====== Data for the task ======

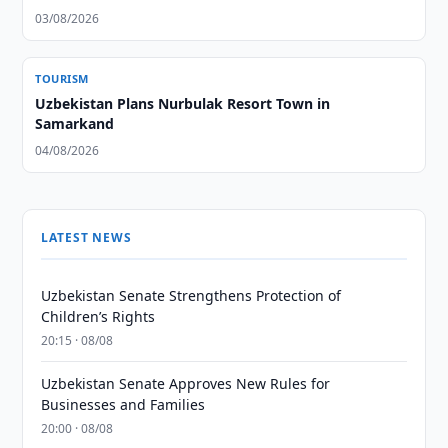
03/08/2026
TOURISM
Uzbekistan Plans Nurbulak Resort Town in
Samarkand
04/08/2026
LATEST NEWS
Uzbekistan Senate Strengthens Protection of
Children’s Rights
20:15 · 08/08
Uzbekistan Senate Approves New Rules for
Businesses and Families
20:00 · 08/08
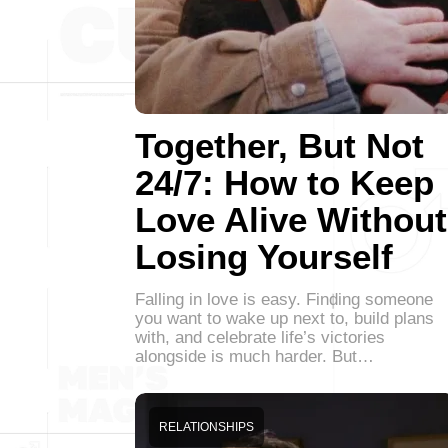
Together, But Not
24/7: How to Keep
Love Alive Without
Losing Yourself
Falling in love is easy. Finding someone
you want to wake up next to, build plans
with, and celebrate life’s victories
alongside is much harder. But…
RELATIONSHIPS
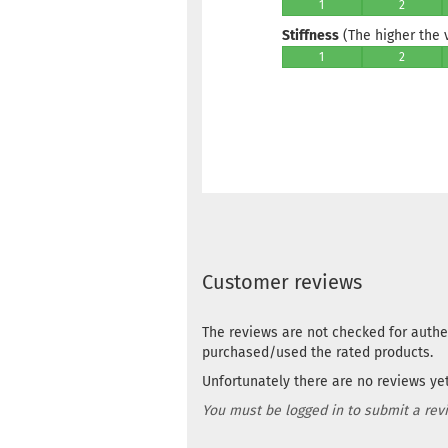
1
2
Stiffness
(The higher the va
1
2
Customer reviews
The reviews are not checked for authe
purchased/used the rated products.
Unfortunately there are no reviews yet.
You must be logged in to submit a rev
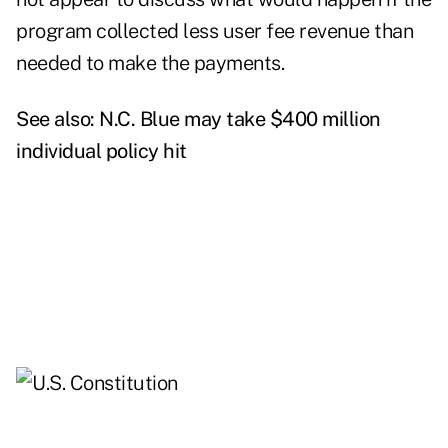
program collected less user fee revenue than
needed to make the payments.
See also:
N.C. Blue may take $400 million
individual policy hit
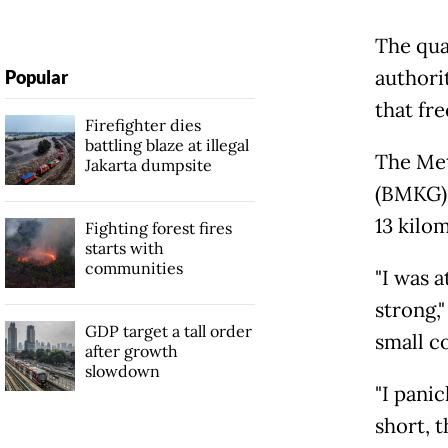
The qua
authori
Popular
that fr
Firefighter dies
battling blaze at illegal
The Met
Jakarta dumpsite
(BMKG) 
13 kilo
Fighting forest fires
starts with
communities
"I was 
strong,
GDP target a tall order
small c
after growth
slowdown
"I pani
short, 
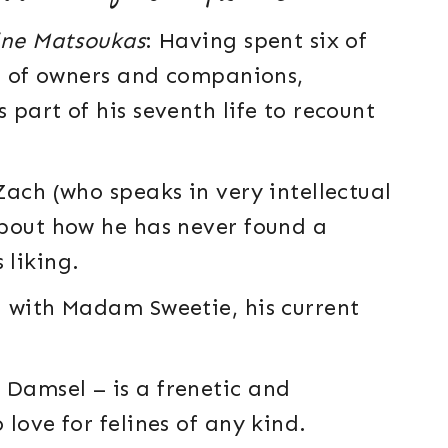
ine Matsoukas
: Having spent six of
es of owners and companions,
part of his seventh life to recount
ach (who speaks in very intellectual
about how he has never found a
 liking.
d with Madam Sweetie, his current
Damsel – is a frenetic and
love for felines of any kind.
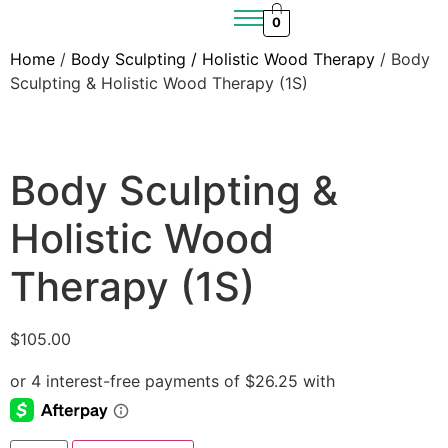
0
Home
/
Body Sculpting / Holistic Wood Therapy
/ Body
Sculpting & Holistic Wood Therapy (1S)
Body Sculpting &
Holistic Wood
Therapy (1S)
$
105.00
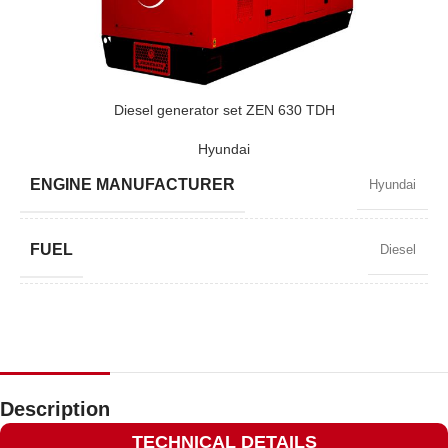
POWER (KVA)
410 / 369
POWER (KW)
328 / 295
Diesel generator set ZEN 630 TDH
Hyundai
MODEL
ZEN 410 TDH
ENGINE MANUFACTURER
Hyundai
BRAND
Hyundai
FUEL
Diesel
POWER FACTOR
0,8
SPEED
1500 RPM
Description
TECHNICAL DETAILS
AMPERAGE
822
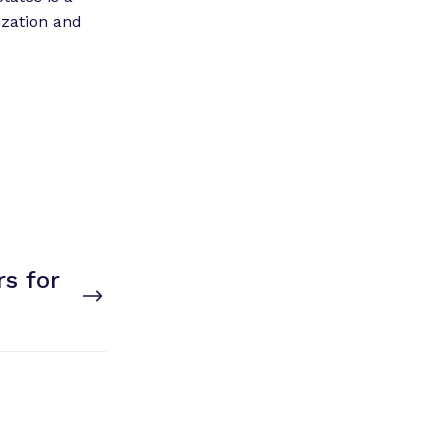
ization and
s for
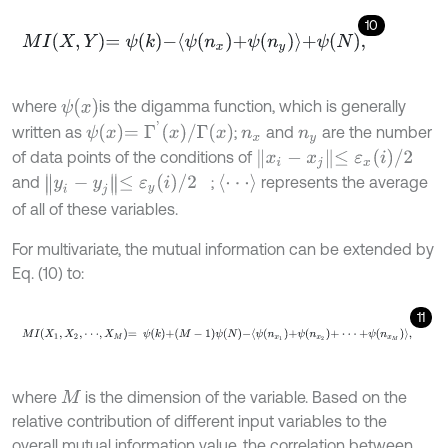
10
M
I
X
,
Y
=
ψ
k
-
ψ
n
x
+
ψ
n
y
+
ψ
N
,
ψ
x
where
is the digamma function, which is generally
ψ
x
=
Γ
'
x
/
Γ
x
written as
;
and
are the number
n
x
n
y
x
i
-
x
j
≤
ε
x
i
/
2
of data points of the conditions of
⋅
⋅
⋅
y
i
-
y
j
≤
ε
y
i
/
2
and
;
represents the average
of all of these variables.
For multivariate, the mutual information can be extended by
Eq. (10) to:
11
M
I
X
1
,
X
2
,
⋅
⋅
⋅
,
X
M
=
ψ
k
+
M
-
1
ψ
N
-
ψ
n
x
1
+
ψ
n
x
2
+
⋅
⋅
⋅
+
ψ
n
x
M
,
where
is the dimension of the variable. Based on the
M
relative contribution of different input variables to the
overall mutual information value, the correlation between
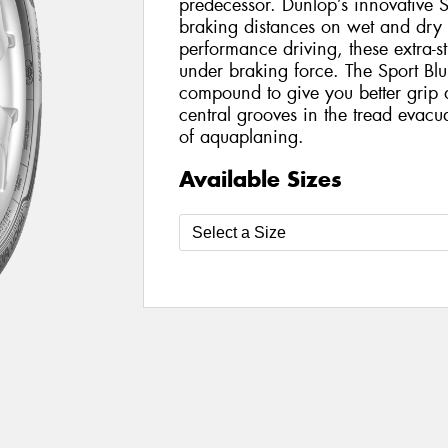
predecessor. Dunlop’s innovative 
braking distances on wet and dry 
performance driving, these extra-st
under braking force. The Sport Bl
compound to give you better grip
central grooves in the tread evacua
of aquaplaning.
Available Sizes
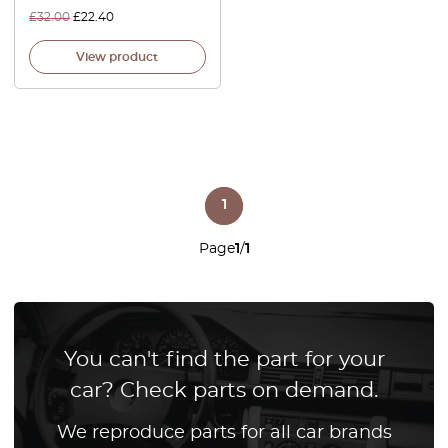
£
32.00
£
22.40
View product
1
Page
1
/
1
You can't find the part for your
car? Check parts on demand.
We reproduce parts for all car brands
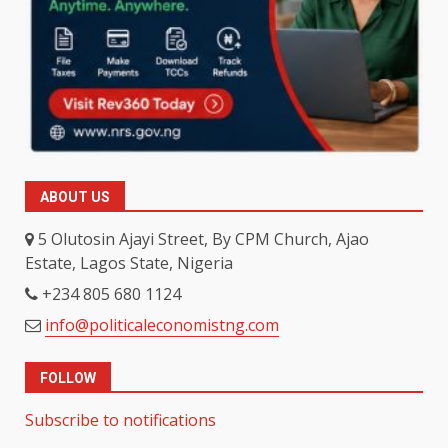
ABOUT US
5 Olutosin Ajayi Street, By CPM Church, Ajao
Estate, Lagos State, Nigeria
+234 805 680 1124
info@politicaleconomistng.com
FOLLOW
Subscribe to notifications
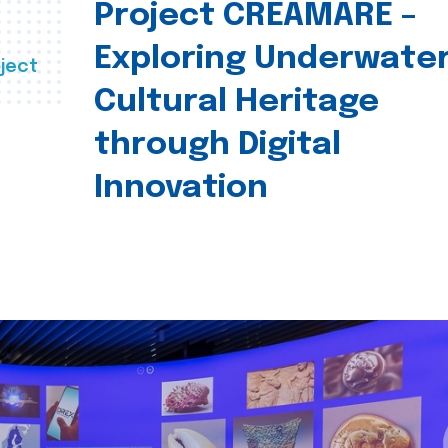
Project CREAMARE –
Exploring Underwate
ject
Cultural Heritage
through Digital
Innovation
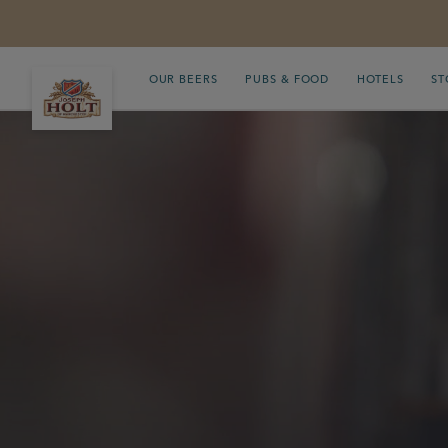
OUR BEERS
PUBS & FOOD
HOTELS
ST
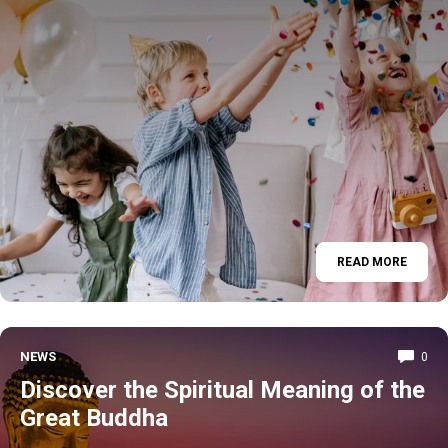
READ MORE
NEWS
0
Discover the Spiritual Meaning of the
Great Buddha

======

Try it:
Look over the entries above. Copy every line that contains the word "these".

Exercise answer:
of all of these variables.
performance driving, these extra-st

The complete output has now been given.